Promovíamos várias de gincanas utilizando o cavalo com o intuito delas se ajudarem. Às vezes, colocávamos duas no mesmo cavalo e elas tinham que definir posições, comandos, estratégia para vencer. E foi muito legal, sobretudo, o reconhecimento dos líderes para a capitã da equipe. Cada passo definido por ela para buscar êxito sobre o time adversário, tudo utilizando tarefas com o cavalo”.
No vôlei sentado você utiliza esse método no treinamento dos atletas?
“Inclusive, foi até tema de um trabalho que eu apresentei no Congresso Mundial de Hipoteraia no ano 2000 na França. E como comecei a trabalhar com equipes paralímpicas também resolvi fazer com os meus atletas do vôlei sentado.

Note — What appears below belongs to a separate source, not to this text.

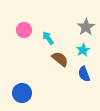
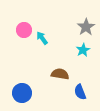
cyan arrow: moved 6 px left
brown semicircle: moved 15 px down; rotated 30 degrees counterclockwise
blue semicircle: moved 4 px left, 18 px down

Entre eles, fiz com a Gisele, atleta do Sesi, que é a melhor levantadora e a melhor líbero do mundo e é da seleção brasileira paralímpica. Também fiz com o Tiago, que é da minha equipe em São Paulo, do Paulistano. E eles adoraram, foi uma experiência muito bacana. Mas veio a pandemia e a gente não conseguiu continuar.
Mas para eles é espetacular, principalmente para o Tiago que é cadeirante. Em cima do cavalo, ele tem movimentação dos membros superiores, consegue equitar o cavalo sozinho, isso é bárbaro. A Gisele não tem problema de locomoção, mas é extremamente inteligente e competitiva. Todo desafio que eu passo, ela consegue fazer. Estava sendo super bacana e positivo para eles como atletas, e espero retomar em breve.”